Restate the whole of the data below word for word, skipping the images.

[Start of Attachment]

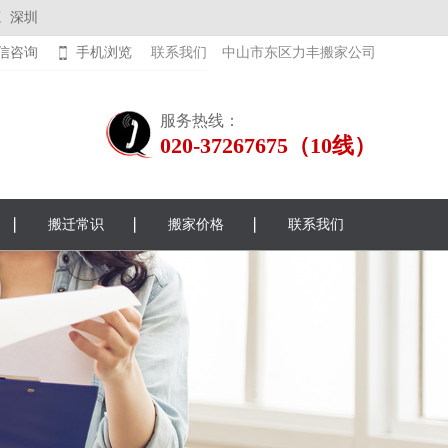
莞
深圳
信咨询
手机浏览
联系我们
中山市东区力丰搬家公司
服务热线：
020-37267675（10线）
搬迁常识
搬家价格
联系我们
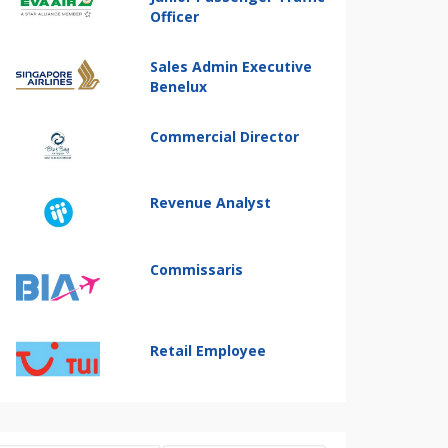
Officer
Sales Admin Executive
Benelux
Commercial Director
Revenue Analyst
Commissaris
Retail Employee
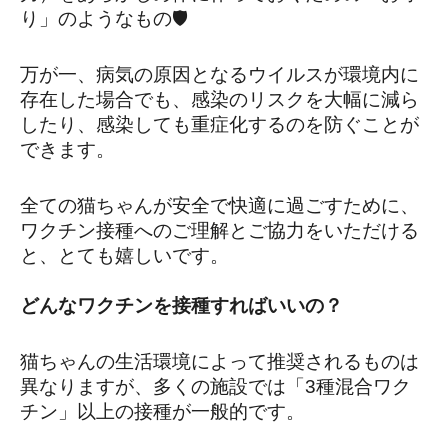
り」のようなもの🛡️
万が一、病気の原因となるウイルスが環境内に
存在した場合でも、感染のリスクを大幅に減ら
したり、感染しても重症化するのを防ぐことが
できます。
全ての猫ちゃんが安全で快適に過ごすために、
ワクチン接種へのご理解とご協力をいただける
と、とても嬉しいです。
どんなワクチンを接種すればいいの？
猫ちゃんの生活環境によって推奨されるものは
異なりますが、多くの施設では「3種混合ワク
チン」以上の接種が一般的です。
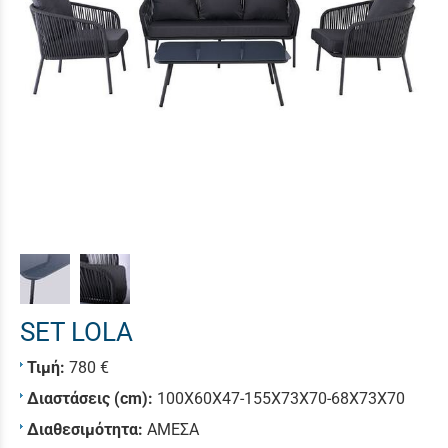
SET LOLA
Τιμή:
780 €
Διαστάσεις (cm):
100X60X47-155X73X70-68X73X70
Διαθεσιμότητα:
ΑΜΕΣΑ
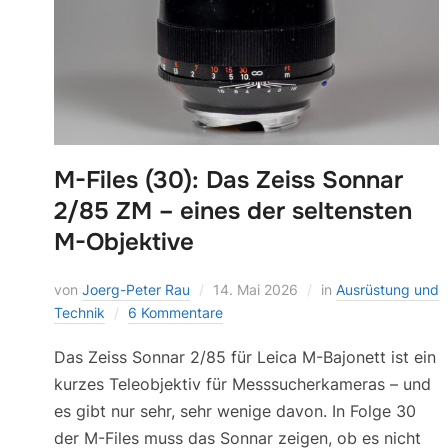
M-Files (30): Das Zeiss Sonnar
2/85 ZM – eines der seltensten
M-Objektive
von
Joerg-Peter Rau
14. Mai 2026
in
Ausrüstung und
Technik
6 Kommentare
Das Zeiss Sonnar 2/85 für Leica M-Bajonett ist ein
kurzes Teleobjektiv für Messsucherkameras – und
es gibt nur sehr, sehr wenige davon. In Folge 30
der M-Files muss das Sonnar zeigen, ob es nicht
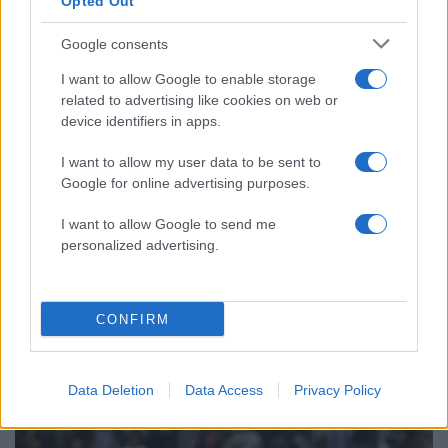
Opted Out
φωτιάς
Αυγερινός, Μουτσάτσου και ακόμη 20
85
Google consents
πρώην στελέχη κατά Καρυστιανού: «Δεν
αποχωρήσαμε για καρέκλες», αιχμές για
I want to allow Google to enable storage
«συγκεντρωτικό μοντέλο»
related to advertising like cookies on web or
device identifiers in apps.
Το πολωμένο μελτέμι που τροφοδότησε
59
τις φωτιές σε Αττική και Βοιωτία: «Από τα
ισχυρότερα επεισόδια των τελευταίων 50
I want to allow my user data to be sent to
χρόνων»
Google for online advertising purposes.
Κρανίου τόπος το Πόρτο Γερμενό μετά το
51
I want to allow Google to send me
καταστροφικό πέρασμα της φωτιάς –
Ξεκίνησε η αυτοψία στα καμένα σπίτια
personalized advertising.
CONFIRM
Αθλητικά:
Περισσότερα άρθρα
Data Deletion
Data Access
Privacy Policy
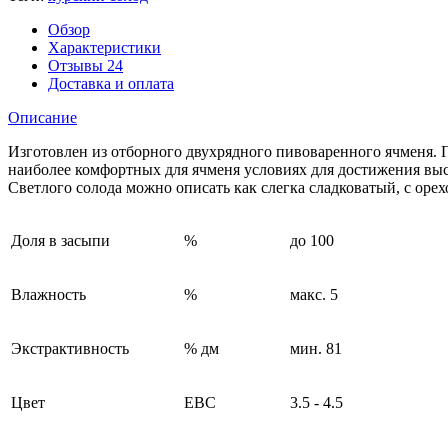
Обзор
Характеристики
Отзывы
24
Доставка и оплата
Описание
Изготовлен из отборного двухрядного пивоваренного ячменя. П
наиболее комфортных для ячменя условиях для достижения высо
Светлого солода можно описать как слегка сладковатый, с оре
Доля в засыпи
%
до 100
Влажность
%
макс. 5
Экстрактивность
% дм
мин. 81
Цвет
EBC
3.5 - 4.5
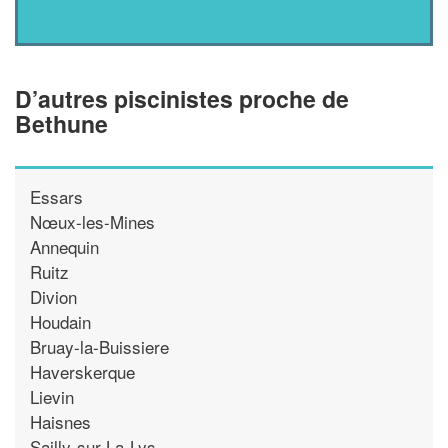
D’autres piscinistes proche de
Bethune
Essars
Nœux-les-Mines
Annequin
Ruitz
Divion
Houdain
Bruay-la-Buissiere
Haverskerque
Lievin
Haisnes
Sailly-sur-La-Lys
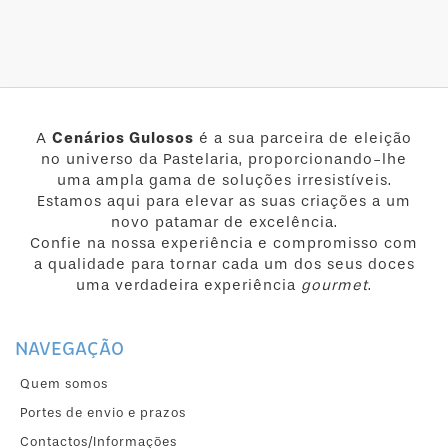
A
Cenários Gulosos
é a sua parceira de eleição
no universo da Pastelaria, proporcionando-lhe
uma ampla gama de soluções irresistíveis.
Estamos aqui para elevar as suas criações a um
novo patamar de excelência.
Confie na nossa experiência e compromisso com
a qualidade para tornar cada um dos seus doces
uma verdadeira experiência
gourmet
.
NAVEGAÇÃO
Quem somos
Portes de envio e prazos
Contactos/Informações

[End of Attachment]

• TASK OUTPUT:
莞
深圳
信咨询
手机浏览
联系我们
中山市东区力丰搬家公司
服务热线：
020-37267675（10线）
搬迁常识
搬家价格
联系我们
Officer
Sales Admin Executive
Benelux
Commercial Director
Revenue Analyst
Commissaris
Retail Employee
り」のようなもの🛡️
万が一、病気の原因となるウイルスが環境内に
存在した場合でも、感染のリスクを大幅に減ら
したり、感染しても重症化するのを防ぐことが
できます。
全ての猫ちゃんが安全で快適に過ごすために、
ワクチン接種へのご理解とご協力をいただける
と、とても嬉しいです。
どんなワクチンを接種すればいいの？
猫ちゃんの生活環境によって推奨されるものは
異なりますが、多くの施設では「3種混合ワク
チン」以上の接種が一般的です。
SET LOLA
Τιμή:
780 €
Διαστάσεις (cm):
100X60X47-155X73X70-68X73X70
Διαθεσιμότητα:
ΑΜΕΣΑ
M-Files (30): Das Zeiss Sonnar
2/85 ZM – eines der seltensten
M-Objektive
von
Joerg-Peter Rau
14. Mai 2026
in
Ausrüstung und
Technik
6 Kommentare
Das Zeiss Sonnar 2/85 für Leica M-Bajonett ist ein
kurzes Teleobjektiv für Messsucherkameras – und
es gibt nur sehr, sehr wenige davon. In Folge 30
der M-Files muss das Sonnar zeigen, ob es nicht
Opted Out
φωτιάς
Αυγερινός, Μουτσάτσου και ακόμη 20
85
Google consents
πρώην στελέχη κατά Καρυστιανού: «Δεν
αποχωρήσαμε για καρέκλες», αιχμές για
I want to allow Google to enable storage
«συγκεντρωτικό μοντέλο»
related to advertising like cookies on web or
device identifiers in apps.
Το πολωμένο μελτέμι που τροφοδότησε
59
τις φωτιές σε Αττική και Βοιωτία: «Από τα
ισχυρότερα επεισόδια των τελευταίων 50
I want to allow my user data to be sent to
χρόνων»
Google for online advertising purposes.
Κρανίου τόπος το Πόρτο Γερμενό μετά το
51
I want to allow Google to send me
καταστροφικό πέρασμα της φωτιάς –
Ξεκίνησε η αυτοψία στα καμένα σπίτια
personalized advertising.
CONFIRM
Αθλητικά:
Περισσότερα άρθρα
Data Deletion
Data Access
Privacy Policy
Обзор
Характеристики
Отзывы
24
Доставка и оплата
Описание
Изготовлен из отборного двухрядного пивоваренного ячменя. П
наиболее комфортных для ячменя условиях для достижения высо
Светлого солода можно описать как слегка сладковатый, с оре
Доля в засыпи
%
до 100
Влажность
%
макс. 5
Экстрактивность
% дм
мин. 81
Цвет
EBC
3.5 - 4.5
D’autres piscinistes proche de
Bethune
Essars
Nœux-les-Mines
Annequin
Ruitz
Divion
Houdain
Bruay-la-Buissiere
Haverskerque
Lievin
Haisnes
Sailly-sur-La-Lys
A
Cenários Gulosos
é a sua parceira de eleição
no universo da Pastelaria, proporcionando-lhe
uma ampla gama de soluções irresistíveis.
Estamos aqui para elevar as suas criações a um
novo patamar de excelência.
Confie na nossa experiência e compromisso com
a qualidade para tornar cada um dos seus doces
uma verdadeira experiência
gourmet
.
NAVEGAÇÃO
Quem somos
Portes de envio e prazos
Contactos/Informações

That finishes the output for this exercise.